In [ ]:
! pip install pandas
! pip install numpy
from __future__ import print_function
import pandas as pd
import numpy as np

nba = pd.read_csv("/home/ubuntu/sparkipynb/sparknotebook/dataFile/nba.csv")
nba.head(5)

In [ ]:
point_guards = nba[nba['pos'] == 'PG'].copy()
point_guards.head(5)

In [ ]:
point_guards['ppg'] = point_guards['pts'] / point_guards['g']

# Sanity check, make sure ppg = pts/g.
point_guards[['pts', 'g', 'ppg']].head(5)

In [ ]:
point_guards = point_guards[point_guards['tov'] != 0]
point_guards['atr'] = point_guards['ast'] / point_guards['tov']
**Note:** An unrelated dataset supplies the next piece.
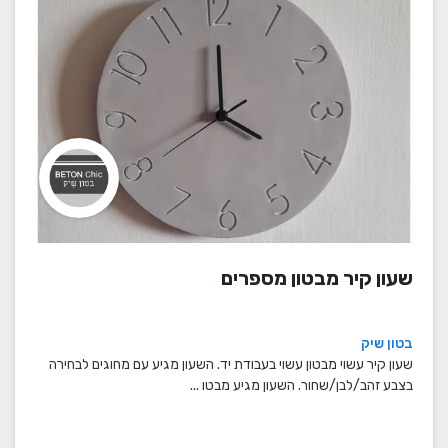
שעון קיר מבטון מספרים
בטון שיק
שעון קיר עשוי מבטון עשוי בעבודת יד. השעון מגיע עם מחוגים לבחירה
בצבע זהב/לבן/שחור. השעון מגיע מבטו ...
point_guards[['pts', 'g', 'ppg', 'atr']].head(5)

In [ ]:
! pip install matplotlib
! sudo apt-get install python-matplotlib -y
import matplotlib.pyplot as plt
%matplotlib inline

plt.scatter(point_guards['ppg'], point_guards['atr'], c='y')
plt.title("Point Guards")
plt.xlabel('Points Per Game', fontsize=13)
plt.ylabel('Assist Turnover Ratio', fontsize=13)

In [ ]:
import numpy as np
import random

num_clusters = 5

# Use numpy's random function to generate a list, length: num_clusters, of indices.
random_initial_points = np.random.choice(point_guards.index, size=num_clusters)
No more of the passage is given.